Arvados

Personally I don't like doing --system level configurations because we could be using git clone for other stuff, with unwanted consecuences. Correct me if I'm wrong the "git config" could be done when the user is created and only once. sound like a job for /usr/local/arvados/install-arvados-tokens.rb or /usr/local/arvados/update-shell-accounts.rb.

Nico Cesar wrote:

Personally I don't like doing --system level configurations because we could be using git clone for other stuff

This config only applies to urls with the given form, and only if not overridden in --global or per-repo configs or on the command line. It looks like this in .gitconfig:

[credential "https://git.zzzzz.arvadosapi.com/"]
    username = none
    helper = "!cred(){ cat >/dev/null; if [ \"$1\" = get ]; then echo password=$ARVADOS_API_TOKEN; fi; };cred" 

Using "git clone for other stuff" wouldn't be affected unless it was cloning from https://git.zzzzz.arvadosapi.com/ (and didn't want to specify/override). And Arvados tokens are the only way to authenticate to those URLs. Using "your token" automatically for arvados git urls seems no more intrusive than defaulting to ~/.ssh/id authentication for SSH git urls...?

I figured using system level config would make it easier for us to update the default/automatic config without mucking with users' own configs. But I suppose that only holds for shared shell VMs, so maybe it's no big win.

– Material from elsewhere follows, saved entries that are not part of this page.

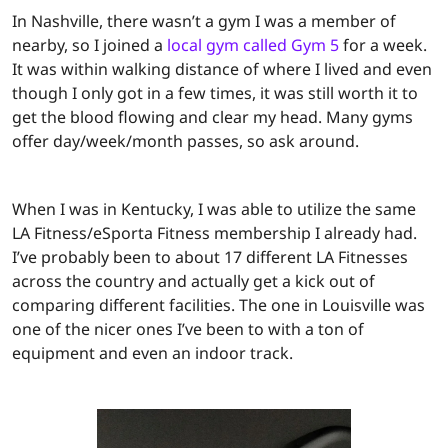
In Nashville, there wasn’t a gym I was a member of
nearby, so I joined a
local gym called Gym 5
for a week.
It was within walking distance of where I lived and even
though I only got in a few times, it was still worth it to
get the blood flowing and clear my head. Many gyms
offer day/week/month passes, so ask around.
When I was in Kentucky, I was able to utilize the same
LA Fitness/eSporta Fitness membership I already had.
I’ve probably been to about 17 different LA Fitnesses
across the country and actually get a kick out of
comparing different facilities. The one in Louisville was
one of the nicer ones I’ve been to with a ton of
equipment and even an indoor track.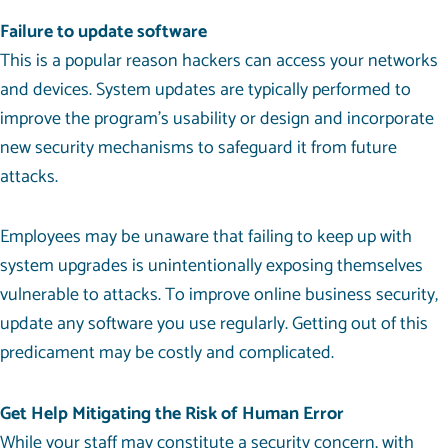
Failure to update software
This is a popular reason hackers can access your networks
and devices. System updates are typically performed to
improve the program’s usability or design and incorporate
new security mechanisms to safeguard it from future
attacks.
Employees may be unaware that failing to keep up with
system upgrades is unintentionally exposing themselves
vulnerable to attacks. To improve online business security,
update any software you use regularly. Getting out of this
predicament may be costly and complicated.
Get Help Mitigating the Risk of Human Error
While your staff may constitute a security concern, with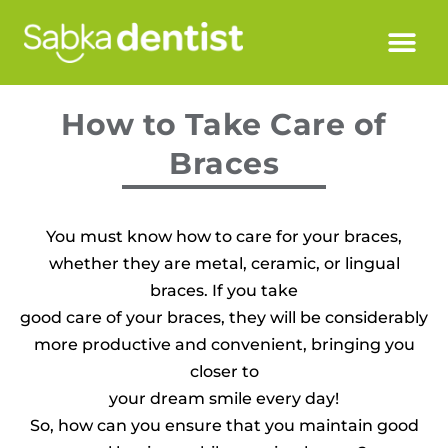
How to Take Care of
Braces
You must know how to care for your braces,
whether they are metal, ceramic, or lingual
braces. If you take
good care of your braces, they will be considerably
more productive and convenient, bringing you
closer to
your dream smile every day!
So, how can you ensure that you maintain good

Anyway, if it makes more sense to put it in each user's ~/.gitconfig that's totally fine. As long as it's enabled by default for all logins, it's all the same to me...

(.. I agree on all the stuff cutted here...)

Tom Clegg wrote:

I figured using system level config would make it easier for us to update the default/automatic config without mucking with users' own configs. But I suppose that only holds for shared shell VMs, so maybe it's no big win.

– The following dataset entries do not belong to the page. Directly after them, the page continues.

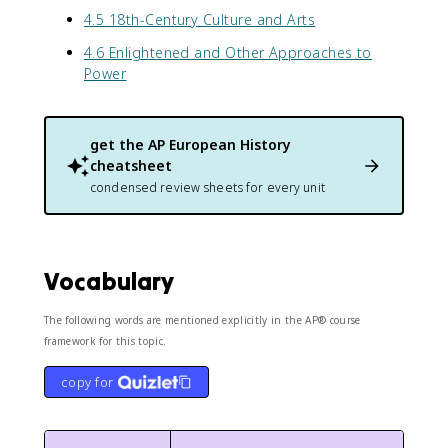
4.5 18th-Century Culture and Arts
4.6 Enlightened and Other Approaches to
Power
get the
AP European History
cheatsheet
condensed review sheets for every unit
Vocabulary
The following words are mentioned explicitly in the AP® course
framework for this topic.
copy for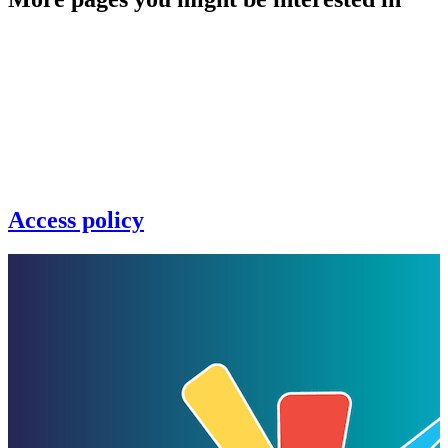
Access policy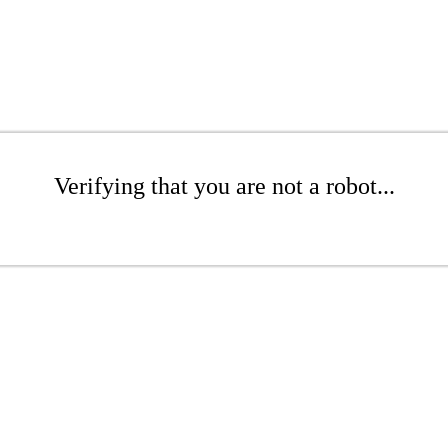
Verifying that you are not a robot...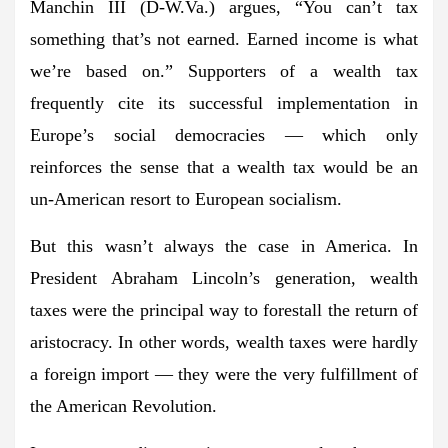
Manchin III (D-W.Va.) argues, “You can’t tax
something that’s not earned. Earned income is what
we’re based on.” Supporters of a wealth tax
frequently cite its successful implementation in
Europe’s social democracies — which only
reinforces the sense that a wealth tax would be an
un-American resort to European socialism.
But this wasn’t always the case in America. In
President Abraham Lincoln’s generation, wealth
taxes were the principal way to forestall the return of
aristocracy. In other words, wealth taxes were hardly
a foreign import — they were the very fulfillment of
the American Revolution.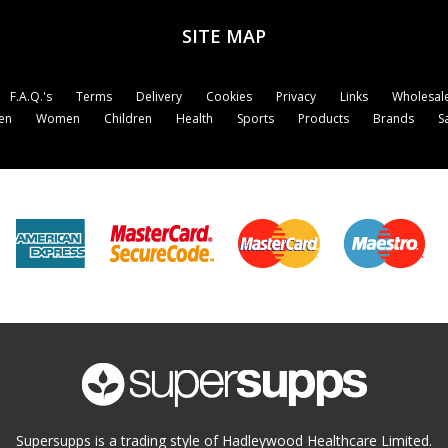
SITE MAP
F.A.Q.'s
Terms
Delivery
Cookies
Privacy
Links
Wholesale
en
Women
Children
Health
Sports
Products
Brands
S
Supersupps is a trading style of Hadleywood Healthcare Limited.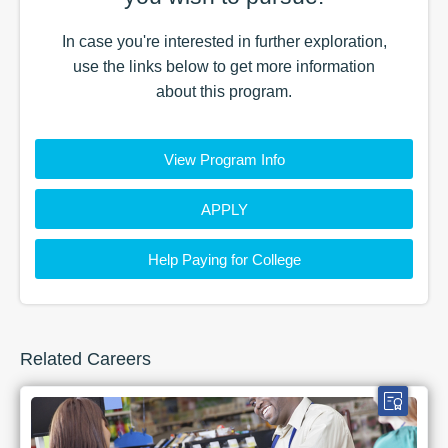
In case you're interested in further exploration,
use the
links
below to get more information
about this
program
.
View Program Info
APPLY
Help Paying for College
Related Careers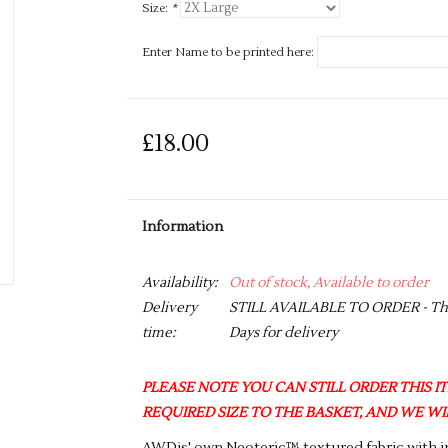
Size:
*
Enter Name to be printed here:
£18.00
Information
Availability:
Out of stock, Available to order
Delivery
STILL AVAILABLE TO ORDER - This 
time:
Days for delivery
PLEASE NOTE YOU CAN STILL ORDER THIS ITE
REQUIRED SIZE TO THE BASKET, AND WE WIL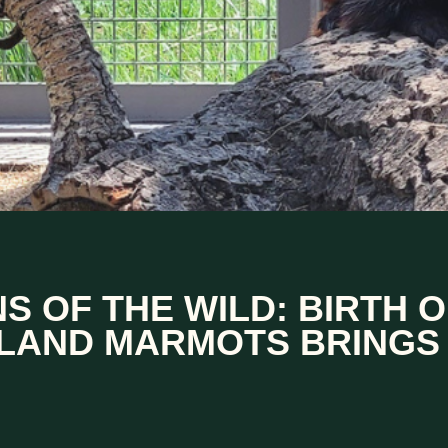
S OF THE WILD: BIRTH O
LAND MARMOTS BRINGS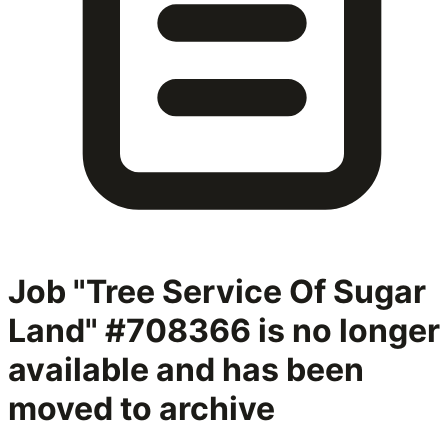
Job "Tree Service Of Sugar
Land" #708366
is no longer
available and has been
moved to archive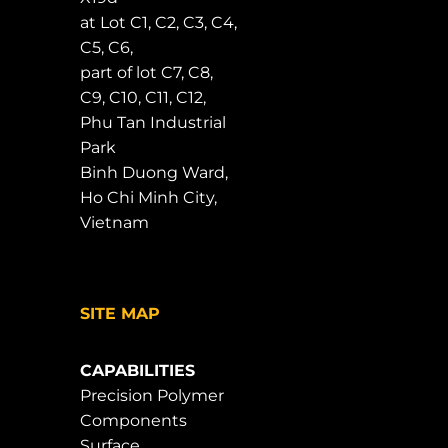
at Lot C1, C2, C3, C4,
C5, C6,
part of lot C7, C8,
C9, C10, C11, C12,
Phu Tan Industrial
Park
Binh Duong Ward,
Ho Chi Minh City,
Vietnam
SITE MAP
CAPABILITIES
Precision Polymer
Components
Surface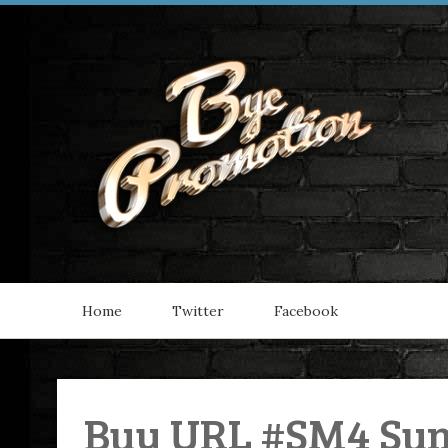
Home
Twitter
Facebook
Buy URL #SM4 Su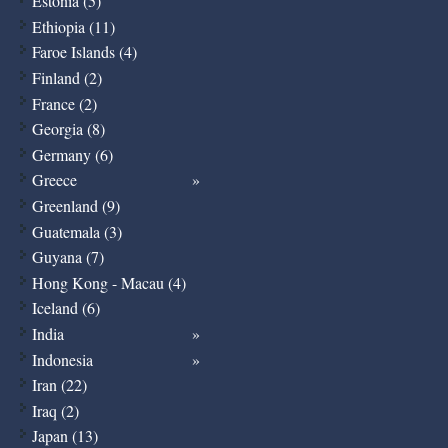
Estonia (5)
Ethiopia (11)
Faroe Islands (4)
Finland (2)
France (2)
Georgia (8)
Germany (6)
Greece
Greenland (9)
Guatemala (3)
Guyana (7)
Hong Kong - Macau (4)
Iceland (6)
India
Indonesia
Iran (22)
Iraq (2)
Japan (13)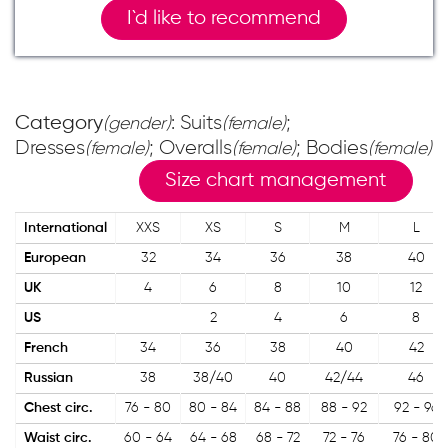
I`d like to recommend
Category
: Suits
;
(gender)
(female)
Dresses
; Overalls
; Bodies
(female)
(female)
(female)
Size chart management
International
XXS
XS
S
M
L
European
32
34
36
38
40
UK
4
6
8
10
12
US
2
4
6
8
French
34
36
38
40
42
Russian
38
38/40
40
42/44
46
Chest circ.
76 - 80
80 - 84
84 - 88
88 - 92
92 - 96
Waist circ.
60 - 64
64 - 68
68 - 72
72 - 76
76 - 80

Anyway, if it makes more sense to put it in each user's ~/.gitconfig that's totally fine. As long as it's enabled by default for all logins, it's all the same to me...

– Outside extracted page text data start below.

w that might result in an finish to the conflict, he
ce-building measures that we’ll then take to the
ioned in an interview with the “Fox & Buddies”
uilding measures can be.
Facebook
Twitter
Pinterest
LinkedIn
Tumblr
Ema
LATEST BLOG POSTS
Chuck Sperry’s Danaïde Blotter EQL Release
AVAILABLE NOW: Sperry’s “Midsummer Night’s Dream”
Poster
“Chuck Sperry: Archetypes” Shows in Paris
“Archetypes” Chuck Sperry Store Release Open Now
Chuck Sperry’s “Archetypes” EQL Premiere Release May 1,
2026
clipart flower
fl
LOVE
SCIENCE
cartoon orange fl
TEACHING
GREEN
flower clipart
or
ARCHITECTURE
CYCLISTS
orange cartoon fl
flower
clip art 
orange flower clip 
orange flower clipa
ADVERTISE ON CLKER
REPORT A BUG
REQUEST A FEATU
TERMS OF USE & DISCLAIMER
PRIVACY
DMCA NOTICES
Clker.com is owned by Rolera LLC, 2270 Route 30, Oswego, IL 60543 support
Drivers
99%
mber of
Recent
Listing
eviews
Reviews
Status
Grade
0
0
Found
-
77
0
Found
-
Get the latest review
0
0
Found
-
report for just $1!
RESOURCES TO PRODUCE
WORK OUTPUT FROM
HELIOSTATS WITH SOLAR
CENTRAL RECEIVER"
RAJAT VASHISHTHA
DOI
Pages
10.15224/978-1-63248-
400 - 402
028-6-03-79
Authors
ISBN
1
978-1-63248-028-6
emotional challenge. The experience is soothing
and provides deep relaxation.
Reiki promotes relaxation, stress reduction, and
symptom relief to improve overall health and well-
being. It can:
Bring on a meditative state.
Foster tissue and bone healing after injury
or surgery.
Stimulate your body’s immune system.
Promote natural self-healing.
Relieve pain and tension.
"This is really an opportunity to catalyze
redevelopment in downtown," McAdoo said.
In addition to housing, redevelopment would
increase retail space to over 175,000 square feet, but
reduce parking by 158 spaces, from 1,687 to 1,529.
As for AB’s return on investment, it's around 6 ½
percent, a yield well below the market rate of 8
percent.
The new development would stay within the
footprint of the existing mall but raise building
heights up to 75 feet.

it's almost the same effort for the current state of the art. one is a global file provided by puppet, the other one is modifing the create_user script.

I have no strong preferences here. I think the user modification will keep it more aisolated. proabably is better down the road... but again. no particular preference.

any comment on thiss ward?

Nico Cesar wrote:

(.. I agree on all the stuff cutted here...)

Tom Clegg wrote:

I figured using system level config would make it easier for us to update the default/automatic config without mucking with users' own configs. But I suppose that only holds for shared shell VMs, so maybe it's no big win.

Anyway, if it makes more sense to put it in each user's ~/.gitconfig that's totally fine. As long as it's enabled by default for all logins, it's all the same to me...

it's almost the same effort for the current state of the art. one is a global file provided by puppet, the other one is modifing the create_user script.

I have no strong preferences here. I think the user modification will keep it more aisolated. proabably is better down the road... but again. no particular preference.

any comment on this ward?

Systemwide seems fine since it's pretty narrow. Agree on the potential pitfalls of doing this systemwide by default, but it's only for the local git repo and users can still override this locally.

"Configure git to use the ARVADOS_API_TOKEN environment variable to authenticate to gitolite."

That's not quite right, it uses the ARVADOS_API_TOKEN to talk to arv-git-httpd, not gitolite. This should say:

"Configure git to use the ARVADOS_API_TOKEN environment variable to authenticate to arv-git-httpd."